The disparity in connectivity reinforces global inequality, as those without internet access are at a significant disadvantage in terms of education, employment, healthcare, and civic engagement.
Universal connectivity is a prerequisite for equitable economic participation, and bridging the digital divide is a crucial goal for sustainable global development.
Estimates suggest that ensuring universal internet access will require an investment in the range of hundreds of billions of dollars by 2030. However, mobilizing this scale of funding presents a major challenge.
Recognizing the urgency of the issue, the International Telecommunication Union (ITU) has partnered with several multilateral financial institutions to launch the Digital Infrastructure Investment Initiative (DIII).
The DIII is a collaborative effort co-led by ITU alongside institutions such as the Asian Infrastructure Investment Bank (AIIB), the African Development Bank Group (AfDB), the European Bank for Reconstruction and Development (EBRD), the Inter-American Development Bank (IDB), the Islamic Development Bank (IsDB), and the International Finance Corporation (IFC), part of the World Bank Group.
The initiative operates in close coordination with the G20 Presidency—held by Brazil in 2024 and South Africa in 2025 – with support from the Boston Consulting Group (BCG).
Launched in early 2024, the initiative aims to accelerate investment in digital infrastructure and enhance global internet accessibility. Expanding meaningful and affordable connectivity contributes directly to achieving 70% of the United Nations’ Sustainable Development Goals, according to UN studies.
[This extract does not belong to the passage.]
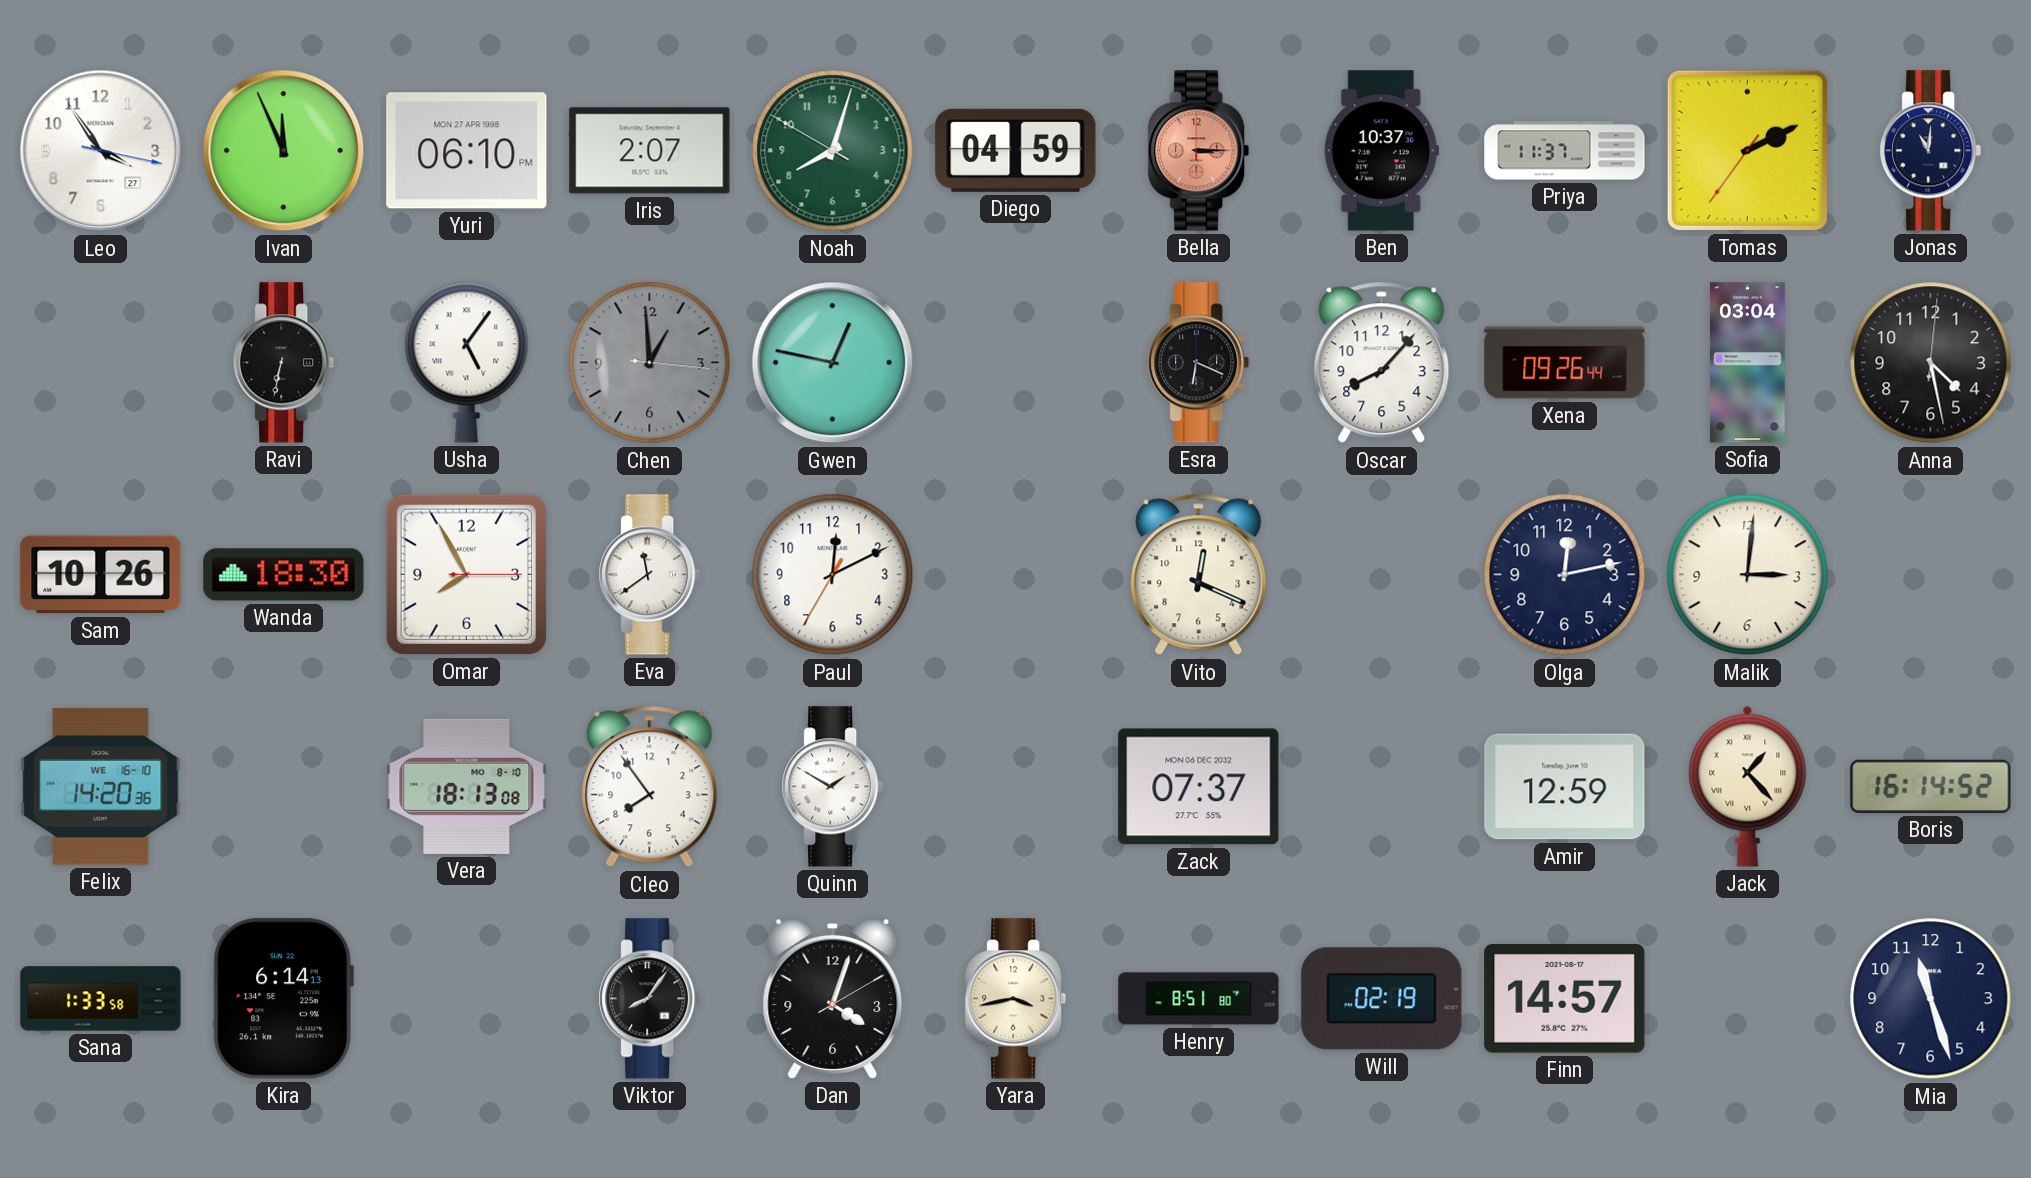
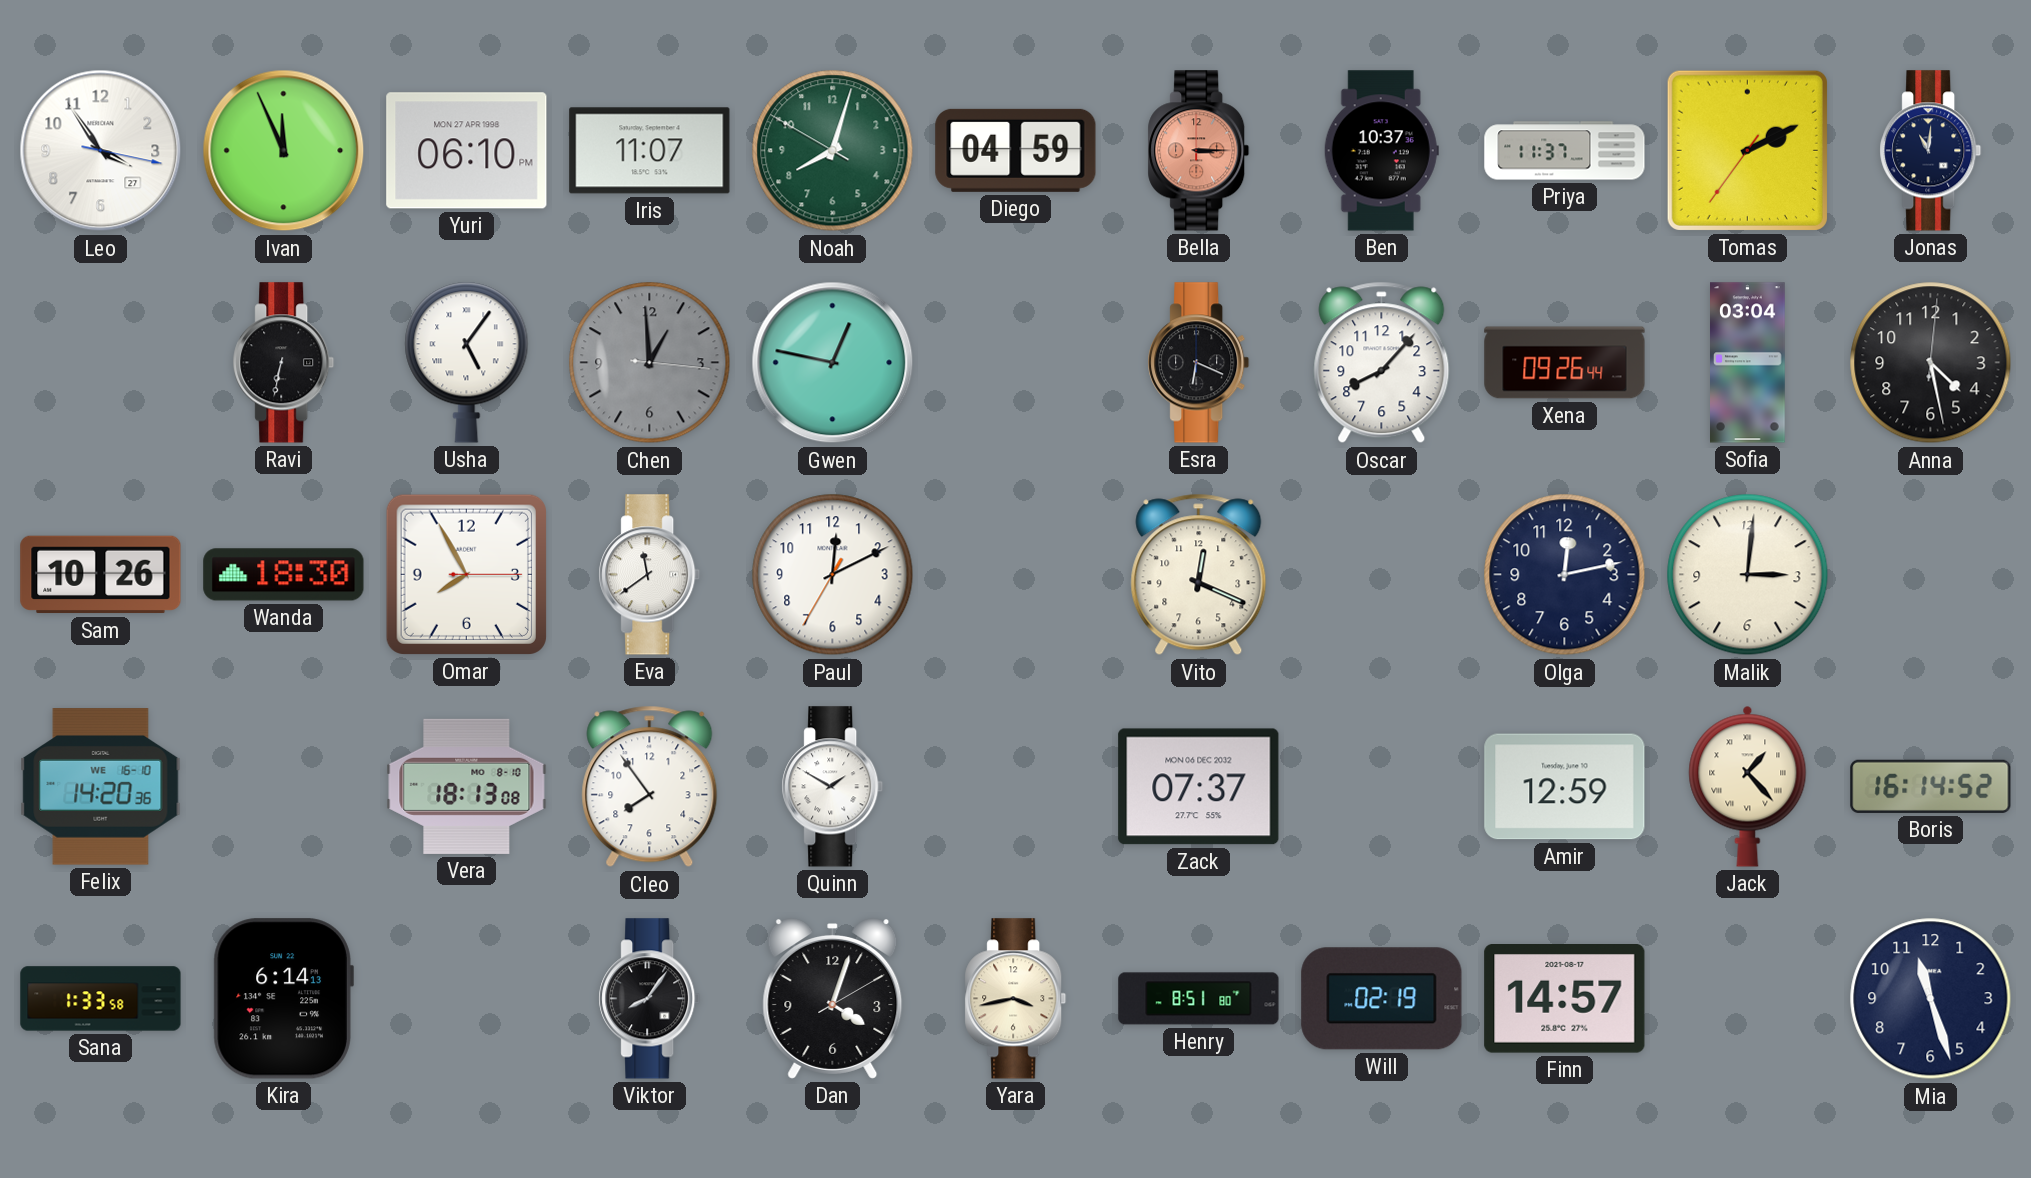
Iris: 2:07 -> 11:07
However, progress on the SDGs remains uneven: only 17% of the 169 targets are on track, while over a third are either stalled or regressing. Digital technologies could help reverse this trend by enabling more inclusive economic participation and improved access to essential services.
The International Telecommunication Union Deputy Secretary-General Tomas Lamanauskas highlights that investing in resilient digital infrastructure is essential to connect the remaining 2.6 billion people to the internet and drive economic and social progress.
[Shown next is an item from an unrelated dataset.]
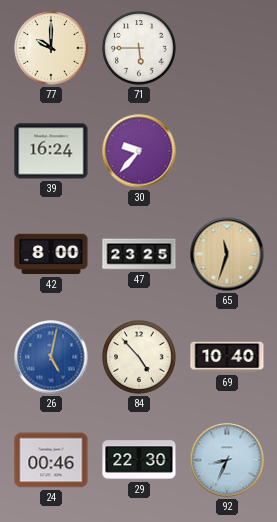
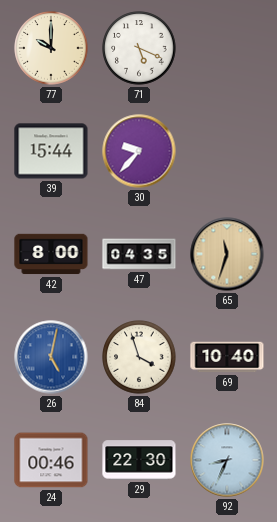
71: 5:45 -> 5:19
39: 16:24 -> 15:44
47: 23:25 -> 04:35
84: 4:53 -> 3:57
Digital infrastructure encompasses a broad range of components, including wireless networks, satellite connections, fiber-optic cables, data centers, and undersea cables.
Additionally, modern connectivity relies on investments in cloud services, data storage, and computing capacity. Despite the opportunities presented by digital transformation, large-scale investments in digital infrastructure face obstacles such as economic instability, regulatory uncertainty, and a lack of de-risking mechanisms for investors.
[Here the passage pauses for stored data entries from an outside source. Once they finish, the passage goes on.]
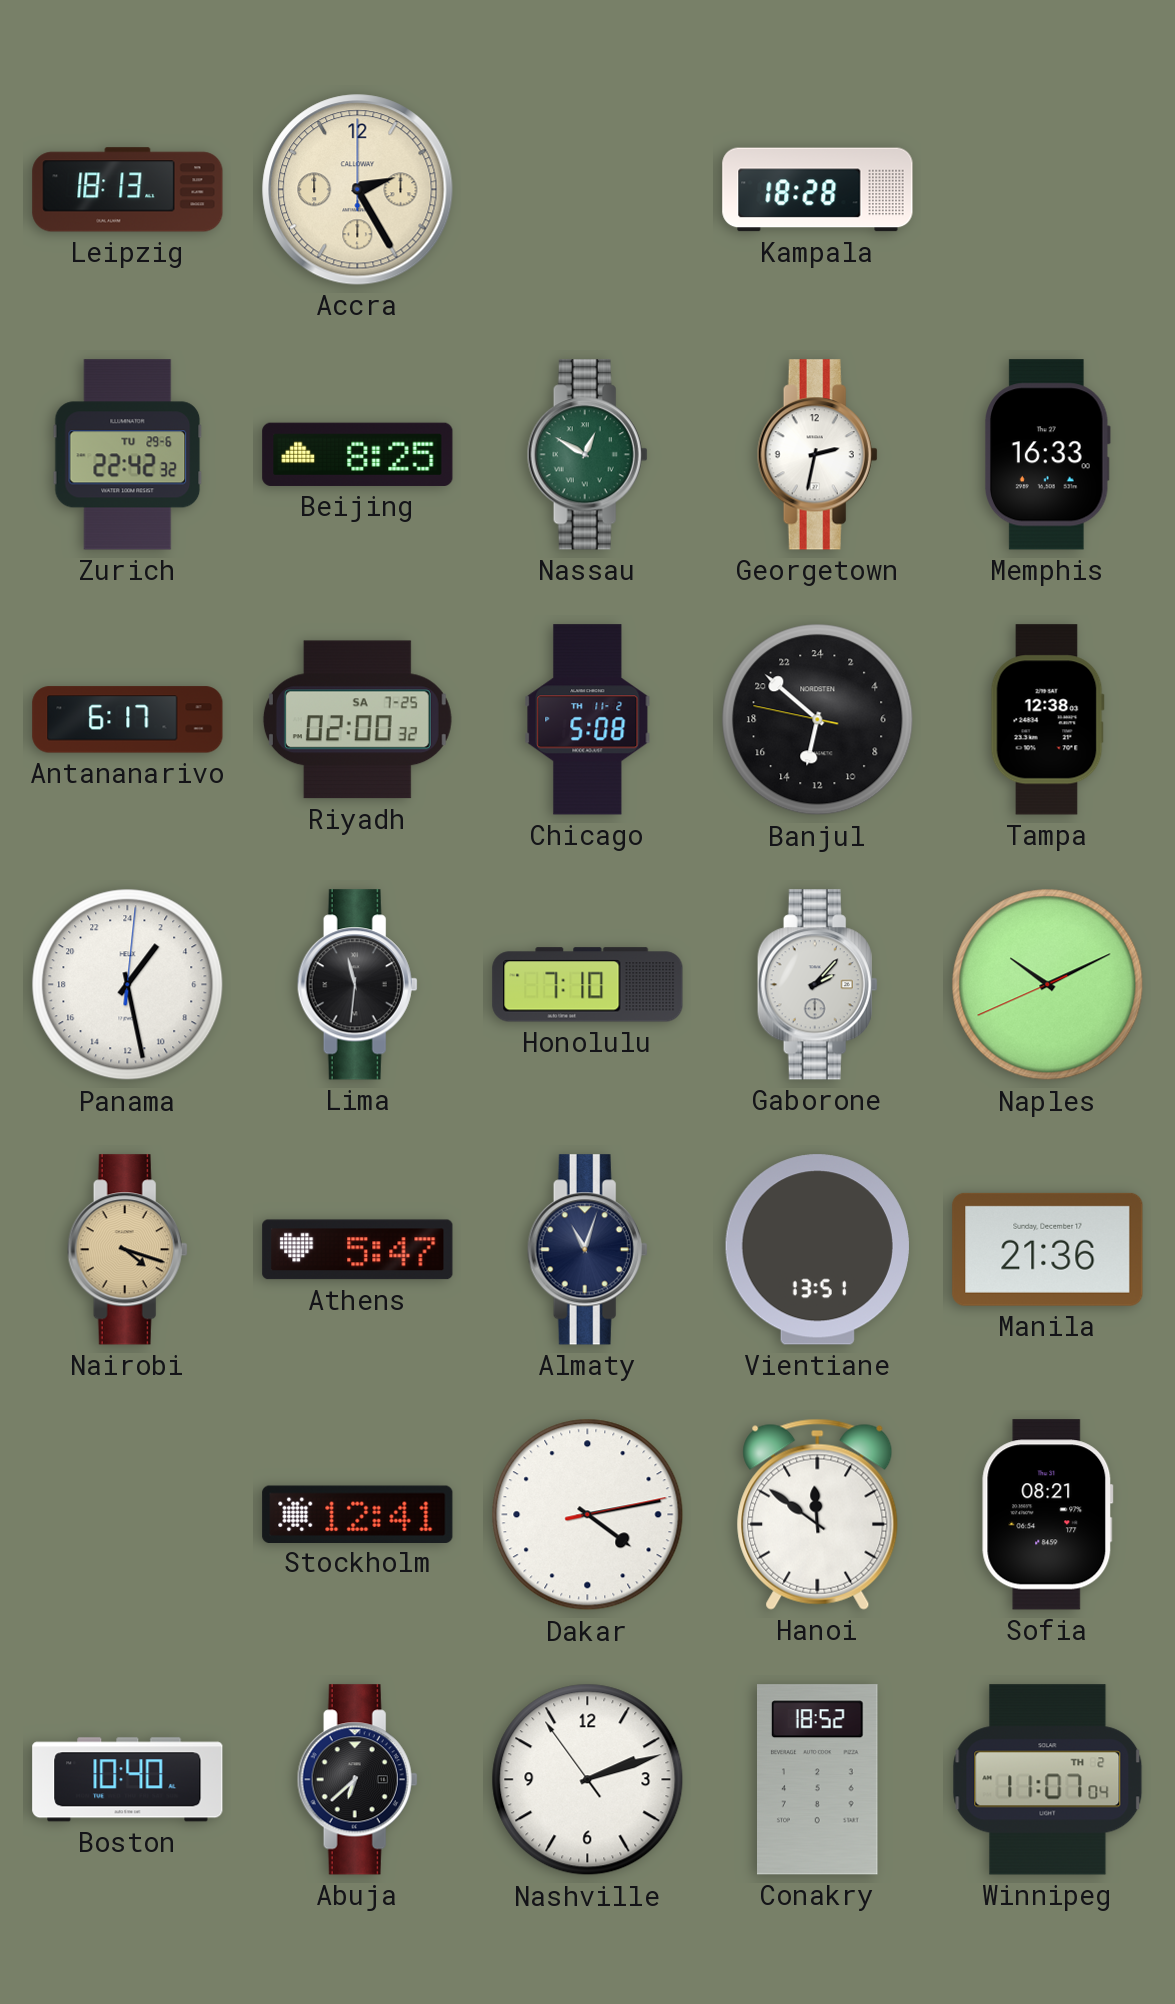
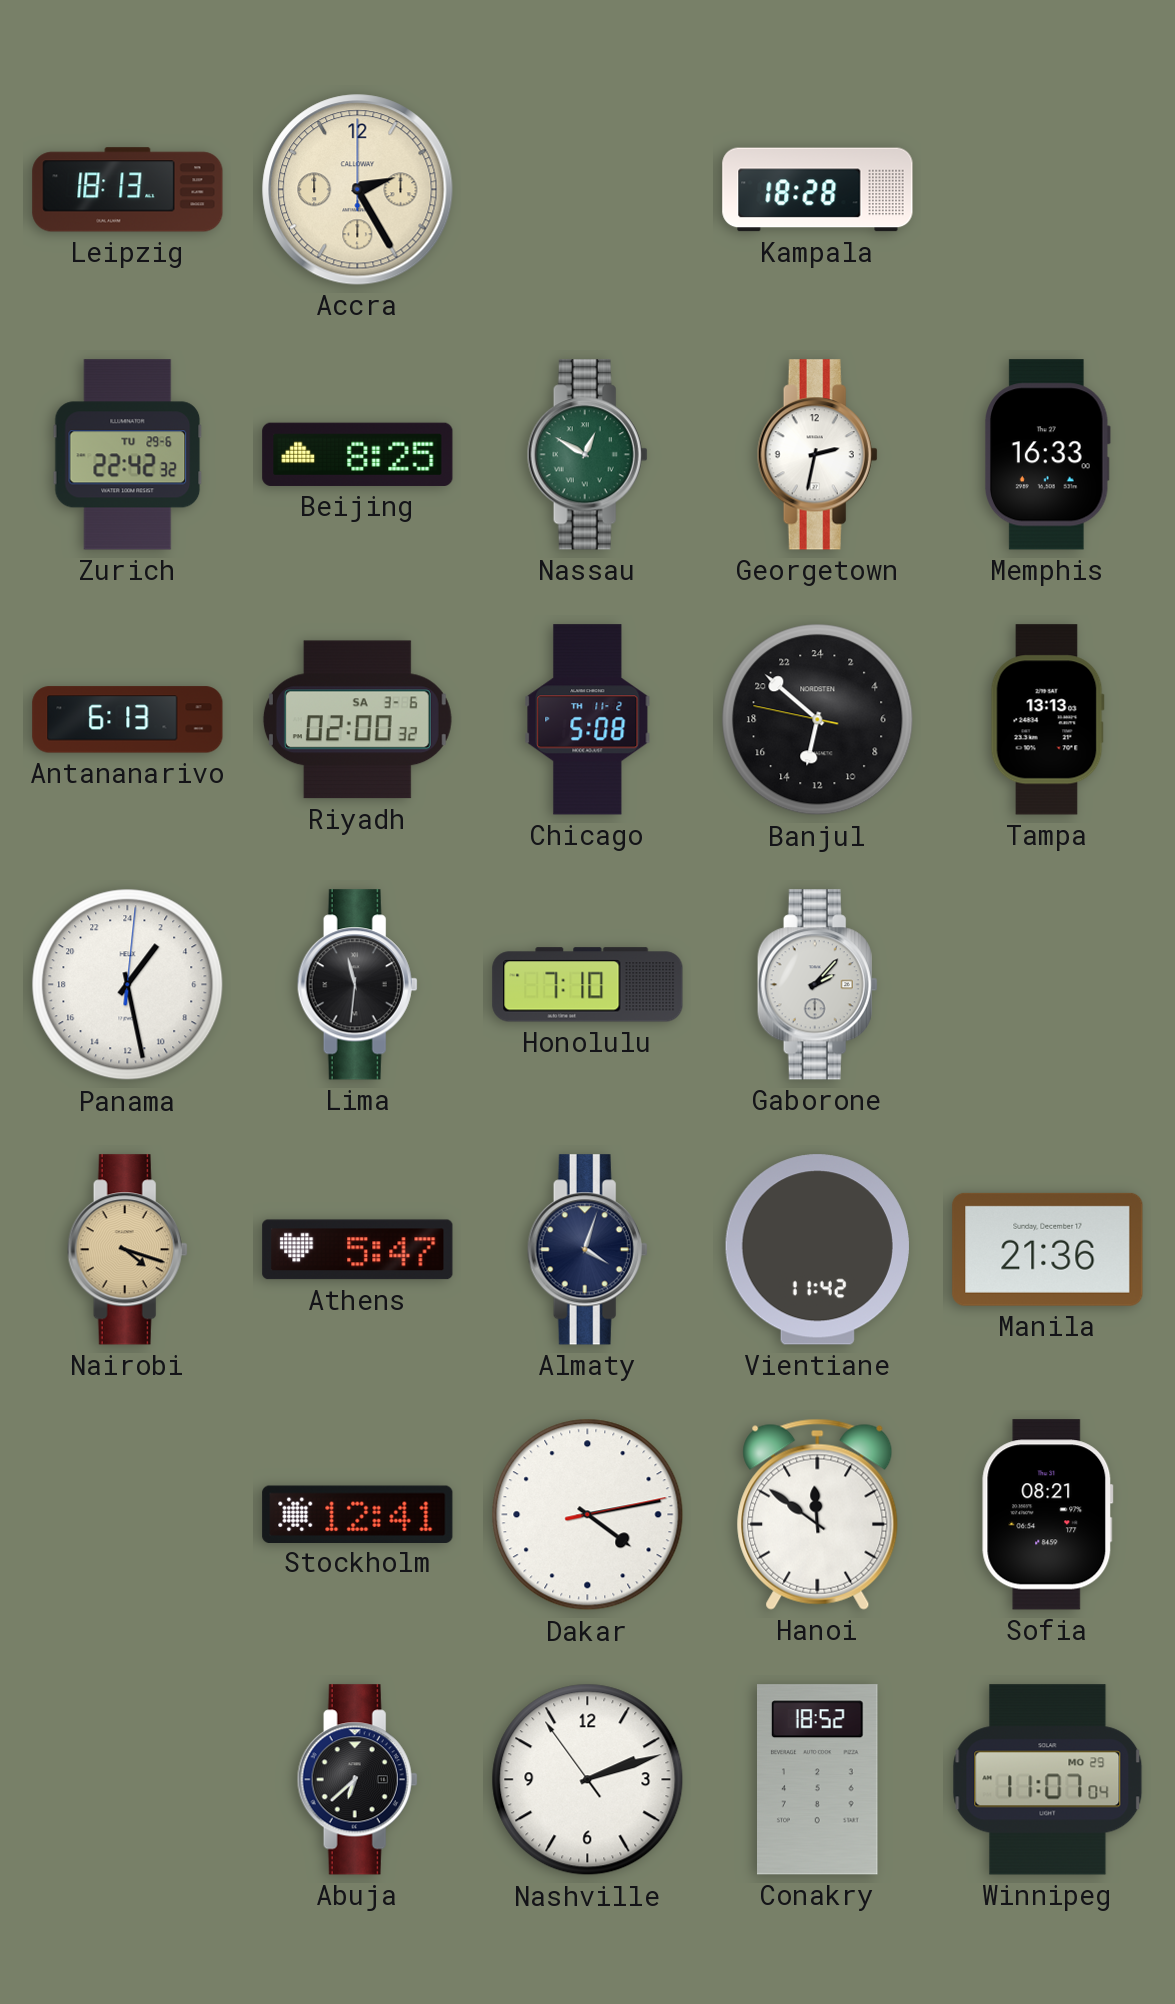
Antananarivo: 6:17 -> 6:13
Riyadh date: SA 7-25 -> SA 3-6
Tampa: 12:38 -> 13:13
Naples: 10:10 -> none
Almaty: 11:03 -> 4:03
Vientiane: 13:51 -> 11:42
Boston: 10:40 -> none
Winnipeg date: TH 2 -> MO 29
To address these challenges, the DIII has formed a working group focused on three key areas: understanding the global investment gap in digital infrastructure, developing an assessment framework to identify country-specific investment barriers, and identifying innovative financing mechanisms.
The initial phase of the initiative has already provided valuable insights into funding sources, operating models, and financial tools designed to mitigate risks in emerging markets.
Access to digital connectivity is particularly vital for the world’s least developed countries, landlocked developing countries and small island developing states. These regions often face the greatest challenges in accessing stable, high-speed internet. Successful mobilization of investment will help bring digital transformation to these underserved markets, enabling millions to participate in the global digital economy.
The DIII’s recommendations have already influenced major policy discussions, including Brazil’s G20 Digital Economy Working Group and the 2024 UN Summit of the Future. In 2025, its findings will contribute to the Fourth International Conference on Financing for Development.
Furthermore, the initiative supports the efforts of Giga, a joint program between ITU and UNICEF, which aims to connect every school worldwide to the internet.
Recent developments underscore the growing recognition of digital infrastructure as a critical investment sector. For instance, Blackstone’s infrastructure division generated USD 1.2 billion in fee revenues in the fourth quarter of 2023, highlighting the financial appeal of large-scale digital projects.
Meanwhile, ByteDance’s TikTok has committed to investing approximately USD3.76 billion in a data hosting service in Thailand, expected to be operational by 2026. These investments reflect the increasing priority given to digital infrastructure by both private enterprises and governments.
As global demand for high-speed internet access continues to rise, initiatives like the DIII play a pivotal role in ensuring that connectivity is both meaningful and equitable.
Bridging the digital divide requires sustained collaboration between governments, private investors, and international organizations. By addressing investment barriers and fostering innovative financial solutions, the DIII is paving the way for a more inclusive and digitally connected future.